My muscle car is a 2002. 8, almost 9 years old. I can change the shift points for the tranny, release the rpm limiter and high speed setting, delete the oxygen sensors if I want to put headers and exhaust on, change fuel ratios and many other things just by plugging a tool into the OBD port under the dash. (On Board Diagnostics). I installed a resistor that reverses the default setting of always having the traction control on, and now it is only on if I choose to turn it on, all using the stock switch. If I want to take it to the Hot Rod shop they can do much more, because the function of the engine is essentially run by computer input from various sensors.

The average person already views their car as too complex for them to understand and work on, but they are not. Just like people view their computers. Spark, fuel, air, and timing to make it all go boom at the right moment are still the basics. The internal combustion engine has not changed much, features have just been added.

There will always be a way to get around any added feature if you wish. Most users will trust the features that came on the vehicle. And there will be a thriving after-market in turning them off and tuning them out. Things like On Star are great if it offers you a benefit that you value, but it can be used against you too.

So can your garage door opener or your wireless router or the automatic sprinkler system in your lawn.

I remember the jokes that were going around about “crashes” and the “blue screen of death” when Microsoft announced they were trying to sell a Car PC, but I think that was essentially the entertainment interface (radio, etc, plus some displays). I do not think it was the main car controller, the one with its hands directly on the engine, steering, and brakes. I presume that there are multiple levels of controllers?
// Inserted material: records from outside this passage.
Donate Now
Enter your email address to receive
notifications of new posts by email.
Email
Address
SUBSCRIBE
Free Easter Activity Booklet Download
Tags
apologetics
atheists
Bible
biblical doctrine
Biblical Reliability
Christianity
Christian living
Damn this must have been written on a very slow news day, and the guys at Udub, and UCSB must really be publicity hungry and think the public are all idiots.
I started to read the article, but when I got to:

and then I read

While it is not stated, the ignition key also had to be present for the computer to be booted up in the first place.
At this point I could not stop laughing. I was laughing to the point I could not finish this humor piece.
In other news, if you leave your computer turned on and your front door open, someone can walk in and erase your files, or upgrade your system to Windows Vista (which one is worse?)
I am not always the most observant guy in town, but I am fairly sure that even on my worst day ever I would notice the large black cable protruding out of the OBD socket connected to the laptop that is being used by a guy (who I have never seen before) in the passenger’s seat. If this were actually were to happen, I might just make a few inquiries.
I have many fears in this life, but having my car computer remotely reprogrammed is not even in the top 10,000 of my fears.
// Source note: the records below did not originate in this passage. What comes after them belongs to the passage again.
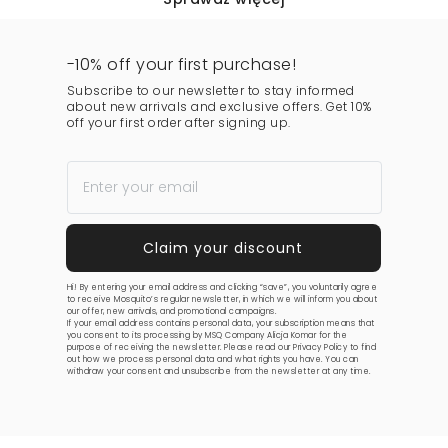
-10% off your first purchase!
Subscribe to our newsletter to stay informed
about new arrivals and exclusive offers. Get 10%
off your first order after signing up.
Hi! By entering your email address and clicking “save”, you voluntarily agree
to receive Mosquito’s regular newsletter, in which we will inform you about
our offer, new arrivals, and promotional campaigns.
If your email address contains personal data, your subscription means that
you consent to its processing by MSQ Company Alicja Komar for the
purpose of receiving the newsletter. Please read our
Privacy Policy
to find
out how we process personal data and what rights you have. You can
withdraw your consent and unsubscribe from the newsletter at any time.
I thought it was amusing as well, more in a “let’s see what happens if we do this” kinda’ way, like you, I feel that the possibility of AutoMalware is quite slim, fun experiment, though

The thing is, if this can be controlled via a laptop, I’d imagine that it could be done wirelessly as well. Just hook a dongle up to the OBDII port with a cell phone receiver (or even bluetooth if you’re going to be driving near them). Then write an app for a smart phone that can dial in to that car and you can gain access. Yes, I know that means you need to gain access to the car to begin with, but that’s not difficult. Off the top of my head I can think of two easy ways. 1)Ex-wife stops over to drop the kids off and needs to use your bathroom, grab her keys run out to her car and install it. You’re back in the house before she’s out of the bathroom. 2)Disgruntled employee finds his bosses car in the parking lot, smashes a window and installs it. Boss finds smashed window, assumes it’s random and doesn’t think any more of it.

I thought that there had already been one. An article I read a month or two ago at the height of the Toyota flap implied that one had already been found, anyway.